Lampson was right, though, that Britain paid dearly for taking warplanes and troops from the African front to the Far East. That decision had made Rommel’s counterattack possible. Yet Singapore fell to Japan on February 15, and seventy thousand British, Indian, and Australian soldiers, including newly arrived reinforcements, went into captivity.50 In the clarity of retrospect, the message telling Japanese diplomats in London to destroy their Purple machine heralded the surrender of Singapore, Auchinleck’s failure to take Tripoli, and tanks surrounding Abdin Palace in Cairo.
“COUNT ALMASY IS a splendid fellow, quiet and considerate, and knows all about the desert,” Heinrich Sandstede wrote. He and his friend Johann Eppler were overjoyed when they were assigned to the Hungarian explorer’s tiny unit. Almasy’s German uniform showed the insignia of a hauptmann, a captain. But he didn’t make them shout “Jawohl, Herr Hauptmann.” Just “yes” was enough. Even better, Almasy said they wouldn’t need to jump out of an airplane; he would drive them into Egypt. Sandstede had the idea this would be less dangerous. He had not traveled before with Laszlo Almasy.51
In February, they took a train to Napoli, then flew across the Mediterranean to Tripoli. With them, they brought their suitcase-sized wireless sets. Other supplies caught up with them there—packages listed as “tobacco” in Abwehr radio messages, which really meant British banknotes for Eppler and Sandstede to use in Egypt, and copies of an English novel. Abwehr agents used a cipher in which the letters of the original text were rearranged in a complex pattern. The pattern shifted daily, based on words on prearranged pages of a published novel, in a language fitting the agents’ false identities. In Egypt, Eppler would revert to being Hussein Gaafar, an Egyptian, but Sandstede would carry British papers in the name “Peter Muncaster.” In Ab
wehr messages, their codenames were Max and Moritz, the boy pranksters from a classic German children’s book. Almasy was “Salam,” a near-anagram of his name and the Arabic word for “peace.”
Two radiograms to Salam told him to dock Max and Moritz’s pay for bills they’d left unpaid on their Berlin apartment. The messages were translated two weeks later in Hut 3. GCHQ had cracked the ciphers used by Abwehr agents in the summer of 1940. In December 1941, Dilly Knox’s section in the cottage at Bletchley Park had figured out how to read messages sent between main Abwehr stations with the agency’s special model of the Enigma machine.

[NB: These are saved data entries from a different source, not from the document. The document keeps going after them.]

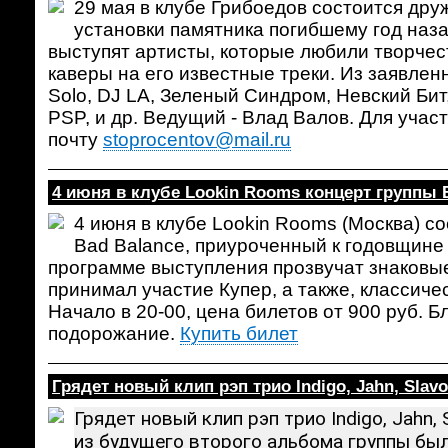
29 мая в клубе Грибоедов состоится друж
установки памятника погибшему год наза
выступят артисты, которые любили творчес
каверы на его известные треки. Из заявлен
Solo, DJ LA, Зеленый Синдром, Невский Бит, 
PSP, и др. Ведущий - Влад Валов.
Для участ
почту
stoprocentov@mail.ru
4 июня в клубе Lookin Rooms концерт группы 
4 июня в клубе Lookin Rooms (Москва) с
Bad Balance, приуроченный к годовщине
программе выступления прозвучат знаковые
принимал участие Купер, а также, классиче
Начало в 20-00, цена билетов от 900 руб. Б
подорожание.
Купить билет
Грядет новый клип рэп трио Indigo, Jahn, Slav
Грядет новый клип рэп трио Indigo, Jahn, 
из будущего второго альбома группы был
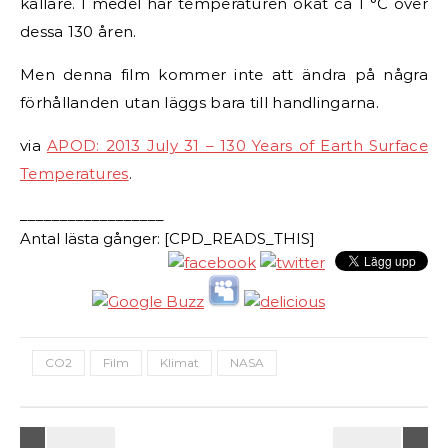
kallare. I medel har temperaturen ökat ca 1 °C över
dessa 130 åren.
Men denna film kommer inte att ändra på några
förhållanden utan läggs bara till handlingarna.
via
APOD: 2013 July 31 – 130 Years of Earth Surface
Temperatures
.
__________________
Antal lästa gånger: [CPD_READS_THIS]
CO2
Film
Klimat
NASA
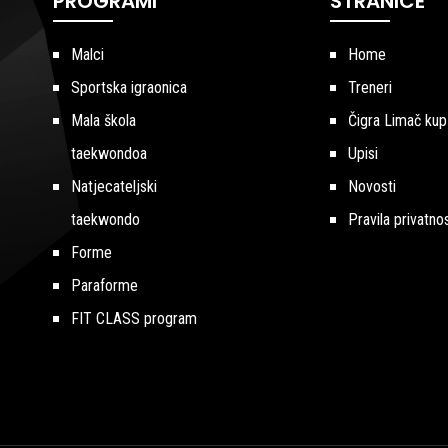
PROGRAMI
STRANICE
Malci
Home
Sportska igraonica
Treneri
Mala škola
Čigra Limač kup
taekwondoa
Upisi
Natjecateljski
Novosti
taekwondo
Pravila privatnos
Forme
Paraforme
FIT CLASS program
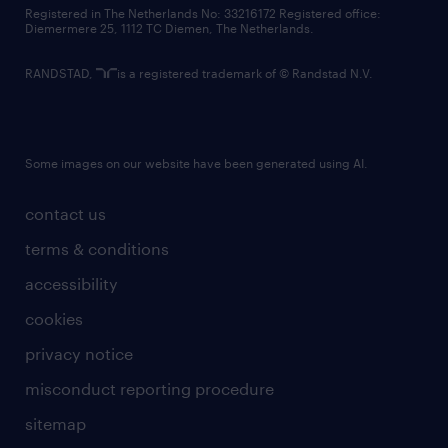
contact us
Registered in The Netherlands No: 33216172 Registered office:
Diemermere 25, 1112 TC Diemen, The Netherlands.
RANDSTAD,
is a registered trademark of © Randstad N.V.
Some images on our website have been generated using AI.
contact us
terms & conditions
accessibility
cookies
privacy notice
misconduct reporting procedure
sitemap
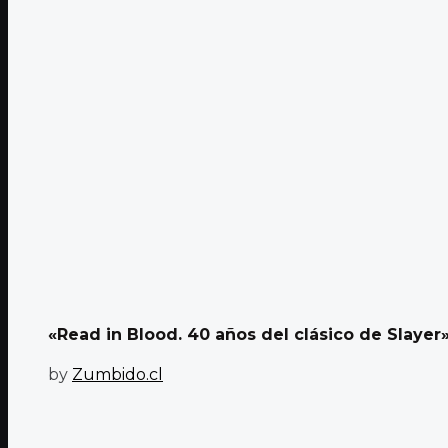
«Read in Blood. 40 años del clásico de Slayer»: 
by
Zumbido.cl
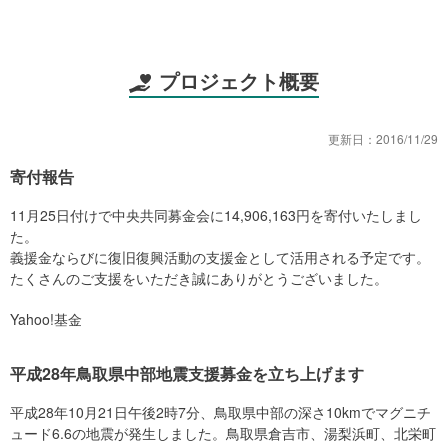
プロジェクト概要
更新日：
2016/11/29
寄付報告
11月25日付けで中央共同募金会に14,906,163円を寄付いたしまし
た。
義援金ならびに復旧復興活動の支援金として活用される予定です。
たくさんのご支援をいただき誠にありがとうございました。
Yahoo!基金
平成28年鳥取県中部地震支援募金を立ち上げます
平成28年10月21日午後2時7分、鳥取県中部の深さ10kmでマグニチ
ュード6.6の地震が発生しました。鳥取県倉吉市、湯梨浜町、北栄町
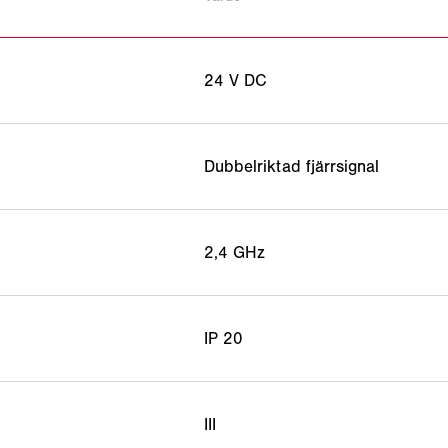
24 V DC
Dubbelriktad fjärrsignal
2,4 GHz
IP 20
III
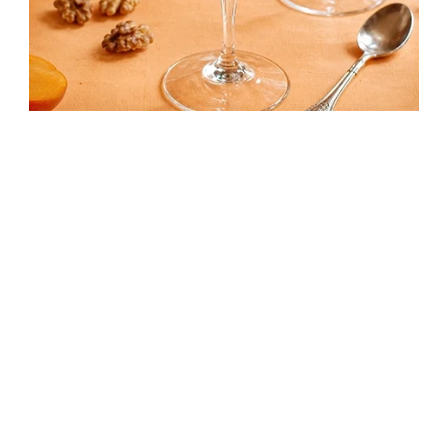
Gyümölcsös parfé – krémes házi desszert
egyszerűen
4 óra 35 perc
Kezdő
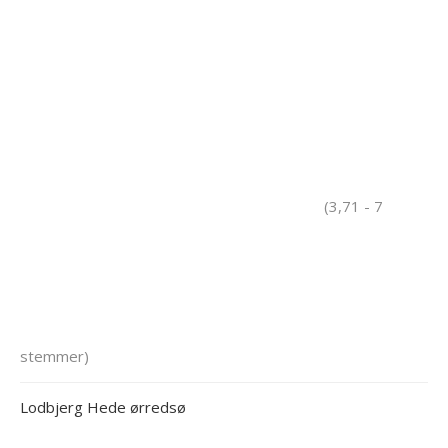
(3,71 - 7
stemmer)
Lodbjerg Hede ørredsø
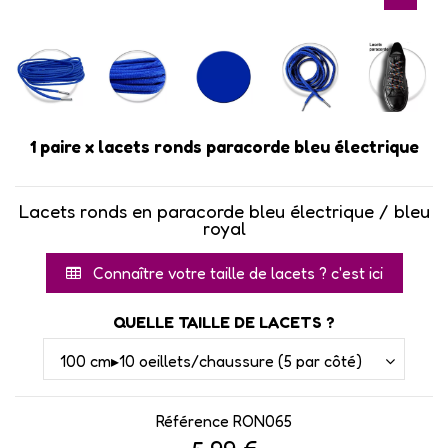
1 paire x lacets ronds paracorde bleu électrique
Lacets ronds en paracorde bleu électrique / bleu
royal
Connaître votre taille de lacets ? c'est ici
QUELLE TAILLE DE LACETS ?
Référence
RON065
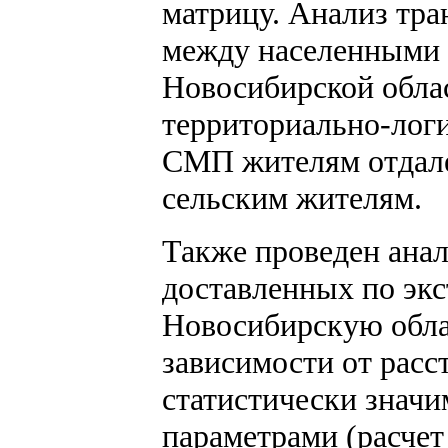
матрицу. Анализ тр
между населенными 
Новосибирской облас
территориально-лог
СМП жителям отдал
сельским жителям.
Также проведен анал
доставленных по эк
Новосибирскую обла
зависимости от расс
статистически значи
параметрами (расчет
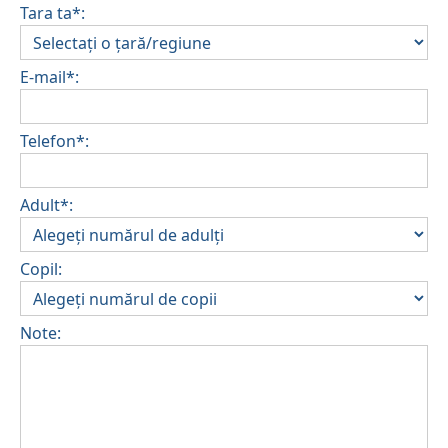
Tara ta*:
E-mail*:
Telefon*:
Adult*:
Copil:
Note:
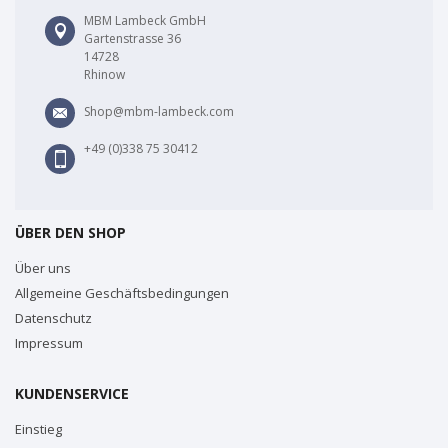
MBM Lambeck GmbH
Gartenstrasse 36
14728
Rhinow
Shop@mbm-lambeck.com
+49 (0)338 75 30412
ÜBER DEN SHOP
Über uns
Allgemeine Geschäftsbedingungen
Datenschutz
Impressum
KUNDENSERVICE
Einstieg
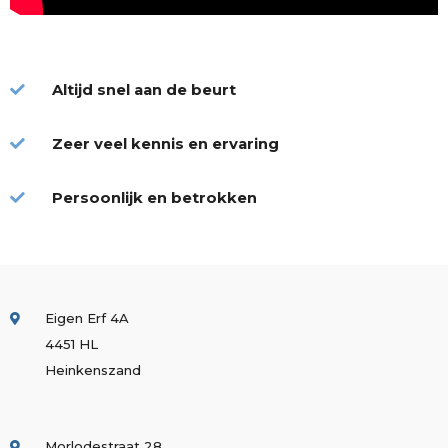
Altijd snel aan de beurt
Zeer veel kennis en ervaring
Persoonlijk en betrokken
Eigen Erf 4A
4451 HL
Heinkenszand
Morlodestraat 28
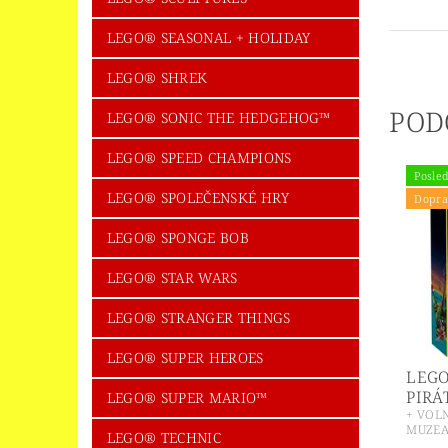
LEGO® SEASONAL + HOLIDAY
LEGO® SHREK
POD
LEGO® SONIC THE HEDGEHOG™
LEGO® SPEED CHAMPIONS
Posled
LEGO® SPOLEČENSKÉ HRY
Dopra
LEGO® SPONGE BOB
LEGO® STAR WARS
LEGO® STRANGER THINGS
LEGO® SUPER HEROES
LEGO
PIRÁ
LEGO® SUPER MARIO™
+ VOL
MUZEA
LEGO® TECHNIC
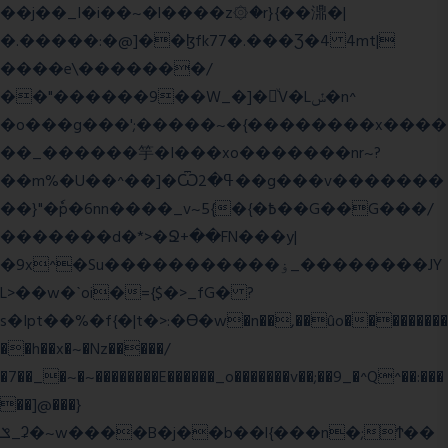
��j��_I�i��~�l����z۞�r}{��濎�|
�.�����:�@]��ɮfk77�.���Ʒ�4 4mt|
����e\�������/
��"������9��W_�]�ͮV�Lݽ�n^
�o���g���';�����~�{��������x����
��_������竽�I���xo�������nr~?
��m%�U��^��]�Ѿߟ�2��g���v�������
��}"�ٗp�6nn����_v~5{�{�߿��G��G���/
�������d�*>�Ջ+��FN���y|
�9x^�Su�����������ۏ_��������JY
L>��w�ˋoi�={$�>_fG� ?
s�Ipt��%�f{�|t�>:�ϴ�w�n��,��ûo���������
��h��x�~�Nz�����/
�7��_�~�~��������E������_o�������v��;��9_�^Q^��:���
��]@���}
ݏ_ʡ�~w����B�j��b��l{���n�;Ϯ��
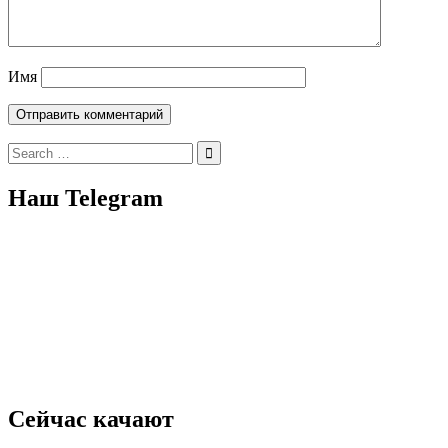
Имя
Search
for:
Наш Telegram
Сейчас качают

Knox, dying of cancer, gave credit to Mavis Lever and another woman in his group, Margaret Rock, for solving the puzzle. The value of Abwehr traffic was that it led to spies.52 Messages to Tripoli about delinquent utility bills got low priority for translation.
Almasy delivered two of his men to Rommel’s frontline headquarters, where they would be responsible for relaying wireless messages. Then he returned to Tripoli and set out to Cyrenaica with the rest of his small crew. He’d succeeded in getting three captured British trucks and three Ford command cars. Just past Agheila, they turned off the paved coastal highway onto a track south into the desert. Through a sandstorm they drove 150 miles to an oasis called Jalo, home to less than three thousand people, as well as fifty thousand date palms and an Italian garrison.
Almasy planned to drive six hundred miles almost due east from Jalo to Assiut, the largest town in Upper Egypt. He hadn’t explored this area before. He was counting on Italian maps that showed flat, gravelly desert, near-perfect driving terrain, for most of the journey.
The maps, it turned out, were wrong. They were based on imagination or laziness. Eighty miles east of Jalo was a sand sea: wave after wave of soft dunes.